WHAT TO DO:
What you give back must match the records below exactly, apart from the pictures, which are omitted.

Page segmentation data
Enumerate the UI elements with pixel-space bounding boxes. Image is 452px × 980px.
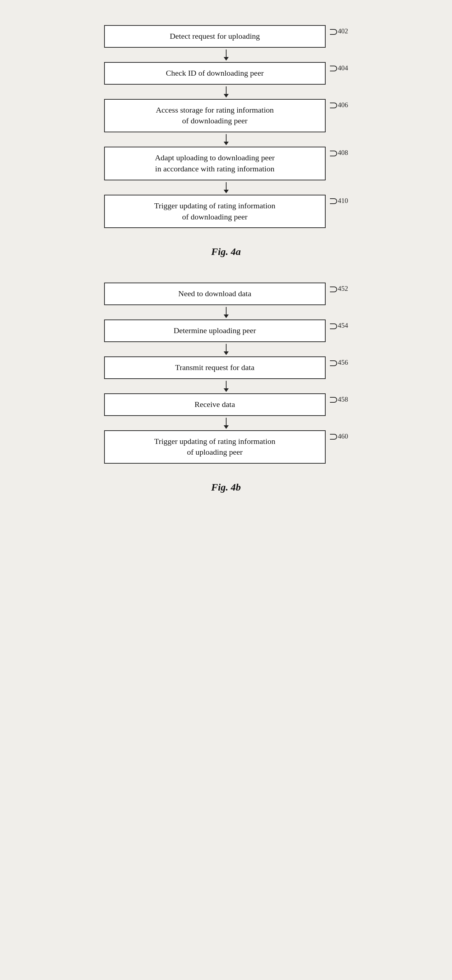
arrow-5: [83, 305, 370, 320]
arrow-1: [83, 48, 370, 62]
arrow-3: [83, 132, 370, 147]
step-text-452: Need to download data: [179, 288, 251, 299]
step-text-402: Detect request for uploading: [170, 31, 260, 42]
step-text-458: Receive data: [195, 399, 235, 410]
fig4a-flowchart: Detect request for uploading 402 Check I…: [83, 14, 370, 239]
step-box-406: Access storage for rating information of…: [104, 99, 326, 133]
step-box-410: Trigger updating of rating information o…: [104, 195, 326, 228]
page-container: Detect request for uploading 402 Check I…: [83, 14, 370, 966]
arrow-line-5: [226, 307, 227, 318]
arrow-6: [83, 342, 370, 356]
step-box-452: Need to download data: [104, 283, 326, 305]
fig4a-section: Detect request for uploading 402 Check I…: [83, 14, 370, 258]
arrow-line-2: [226, 86, 227, 97]
arrow-line-7: [226, 381, 227, 391]
arrow-4: [83, 180, 370, 195]
step-row-402: Detect request for uploading 402: [104, 25, 348, 48]
arrow-line-6: [226, 344, 227, 355]
step-box-454: Determine uploading peer: [104, 320, 326, 342]
ref-num-410: 410: [330, 195, 348, 205]
step-row-456: Transmit request for data 456: [104, 356, 348, 379]
fig4b-section: Need to download data 452 Determine uplo…: [83, 272, 370, 493]
step-text-454: Determine uploading peer: [173, 325, 256, 336]
step-box-402: Detect request for uploading: [104, 25, 326, 48]
fig4b-label: Fig. 4b: [211, 482, 241, 493]
step-row-408: Adapt uploading to downloading peer in a…: [104, 147, 348, 180]
step-row-452: Need to download data 452: [104, 283, 348, 305]
step-row-454: Determine uploading peer 454: [104, 320, 348, 342]
arrow-2: [83, 84, 370, 99]
step-text-408: Adapt uploading to downloading peer in a…: [155, 153, 275, 175]
ref-num-460: 460: [330, 430, 348, 440]
ref-num-406: 406: [330, 99, 348, 109]
step-text-410: Trigger updating of rating information o…: [154, 200, 275, 223]
ref-num-402: 402: [330, 25, 348, 35]
arrow-line-1: [226, 49, 227, 60]
step-text-406: Access storage for rating information of…: [156, 105, 274, 127]
step-row-458: Receive data 458: [104, 393, 348, 416]
step-row-406: Access storage for rating information of…: [104, 99, 348, 133]
ref-num-454: 454: [330, 320, 348, 329]
fig4b-flowchart: Need to download data 452 Determine uplo…: [83, 272, 370, 474]
step-box-460: Trigger updating of rating information o…: [104, 430, 326, 464]
step-row-404: Check ID of downloading peer 404: [104, 62, 348, 84]
ref-num-452: 452: [330, 283, 348, 293]
step-text-456: Transmit request for data: [175, 362, 254, 373]
step-box-404: Check ID of downloading peer: [104, 62, 326, 84]
step-box-408: Adapt uploading to downloading peer in a…: [104, 147, 326, 180]
ref-num-408: 408: [330, 147, 348, 157]
fig4a-label: Fig. 4a: [211, 246, 241, 258]
step-box-456: Transmit request for data: [104, 356, 326, 379]
arrow-8: [83, 416, 370, 430]
arrow-line-8: [226, 418, 227, 428]
arrow-7: [83, 379, 370, 393]
step-text-404: Check ID of downloading peer: [166, 68, 264, 79]
step-text-460: Trigger updating of rating information o…: [154, 436, 275, 458]
arrow-line-3: [226, 134, 227, 145]
arrow-line-4: [226, 182, 227, 193]
step-row-460: Trigger updating of rating information o…: [104, 430, 348, 464]
ref-num-456: 456: [330, 356, 348, 366]
step-box-458: Receive data: [104, 393, 326, 416]
ref-num-404: 404: [330, 62, 348, 72]
step-row-410: Trigger updating of rating information o…: [104, 195, 348, 228]
ref-num-458: 458: [330, 393, 348, 403]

ANSWER SPACE:
Enumerate the UI elements with pixel-space bounding boxes. Image is 452px × 980px.
arrow-5: [83, 305, 370, 320]
arrow-1: [83, 48, 370, 62]
arrow-3: [83, 132, 370, 147]
step-text-452: Need to download data: [179, 288, 251, 299]
step-text-402: Detect request for uploading: [170, 31, 260, 42]
step-text-458: Receive data: [195, 399, 235, 410]
fig4a-flowchart: Detect request for uploading 402 Check I…: [83, 14, 370, 239]
step-box-406: Access storage for rating information of…: [104, 99, 326, 133]
step-box-410: Trigger updating of rating information o…: [104, 195, 326, 228]
page-container: Detect request for uploading 402 Check I…: [83, 14, 370, 966]
arrow-line-5: [226, 307, 227, 318]
arrow-6: [83, 342, 370, 356]
step-box-452: Need to download data: [104, 283, 326, 305]
fig4a-section: Detect request for uploading 402 Check I…: [83, 14, 370, 258]
arrow-line-2: [226, 86, 227, 97]
arrow-line-7: [226, 381, 227, 391]
arrow-4: [83, 180, 370, 195]
step-row-402: Detect request for uploading 402: [104, 25, 348, 48]
arrow-line-6: [226, 344, 227, 355]
step-box-454: Determine uploading peer: [104, 320, 326, 342]
ref-num-410: 410: [330, 195, 348, 205]
step-row-456: Transmit request for data 456: [104, 356, 348, 379]
fig4b-section: Need to download data 452 Determine uplo…: [83, 272, 370, 493]
step-text-454: Determine uploading peer: [173, 325, 256, 336]
step-box-402: Detect request for uploading: [104, 25, 326, 48]
fig4b-label: Fig. 4b: [211, 482, 241, 493]
step-row-408: Adapt uploading to downloading peer in a…: [104, 147, 348, 180]
step-row-452: Need to download data 452: [104, 283, 348, 305]
step-row-454: Determine uploading peer 454: [104, 320, 348, 342]
arrow-2: [83, 84, 370, 99]
step-text-408: Adapt uploading to downloading peer in a…: [155, 153, 275, 175]
ref-num-460: 460: [330, 430, 348, 440]
ref-num-406: 406: [330, 99, 348, 109]
step-text-410: Trigger updating of rating information o…: [154, 200, 275, 223]
ref-num-402: 402: [330, 25, 348, 35]
arrow-line-1: [226, 49, 227, 60]
step-text-406: Access storage for rating information of…: [156, 105, 274, 127]
step-row-458: Receive data 458: [104, 393, 348, 416]
step-row-406: Access storage for rating information of…: [104, 99, 348, 133]
ref-num-454: 454: [330, 320, 348, 329]
fig4b-flowchart: Need to download data 452 Determine uplo…: [83, 272, 370, 474]
step-box-460: Trigger updating of rating information o…: [104, 430, 326, 464]
step-row-404: Check ID of downloading peer 404: [104, 62, 348, 84]
ref-num-452: 452: [330, 283, 348, 293]
step-text-456: Transmit request for data: [175, 362, 254, 373]
step-box-404: Check ID of downloading peer: [104, 62, 326, 84]
step-box-408: Adapt uploading to downloading peer in a…: [104, 147, 326, 180]
ref-num-408: 408: [330, 147, 348, 157]
fig4a-label: Fig. 4a: [211, 246, 241, 258]
step-box-456: Transmit request for data: [104, 356, 326, 379]
arrow-8: [83, 416, 370, 430]
arrow-line-8: [226, 418, 227, 428]
arrow-7: [83, 379, 370, 393]
step-text-404: Check ID of downloading peer: [166, 68, 264, 79]
step-text-460: Trigger updating of rating information o…: [154, 436, 275, 458]
arrow-line-3: [226, 134, 227, 145]
arrow-line-4: [226, 182, 227, 193]
step-row-460: Trigger updating of rating information o…: [104, 430, 348, 464]
ref-num-456: 456: [330, 356, 348, 366]
step-box-458: Receive data: [104, 393, 326, 416]
ref-num-404: 404: [330, 62, 348, 72]
step-row-410: Trigger updating of rating information o…: [104, 195, 348, 228]
ref-num-458: 458: [330, 393, 348, 403]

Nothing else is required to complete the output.